START Working data

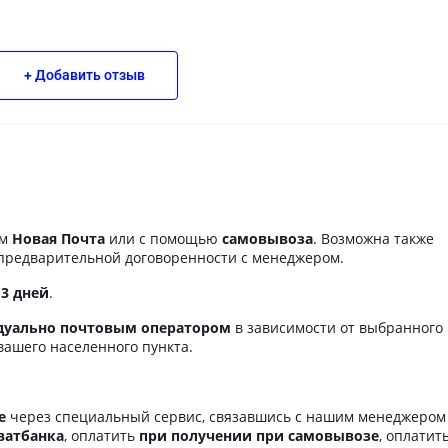
+ Добавить отзыв
ом
Новая Почта
или с помощью
самовывоза
. Возможна также
предварительной договоренности с менеджером.
 3 дней
.
дуально почтовым оператором
в зависимости от выбранного
вашего населенного пункта.
е
через специальный сервис, связавшись с нашим менеджеро
ватбанка
, оплатить
при получении при самовывозе
, оплатит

END Working data

Exercise directions >> In transcribing the lines above, omit the images and keep all else exact.

Task response >>
+ Добавить отзыв
ом
Новая Почта
или с помощью
самовывоза
. Возможна также
предварительной договоренности с менеджером.
 3 дней
.
дуально почтовым оператором
в зависимости от выбранного
вашего населенного пункта.
е
через специальный сервис, связавшись с нашим менеджеро
ватбанка
, оплатить
при получении при самовывозе
, оплатит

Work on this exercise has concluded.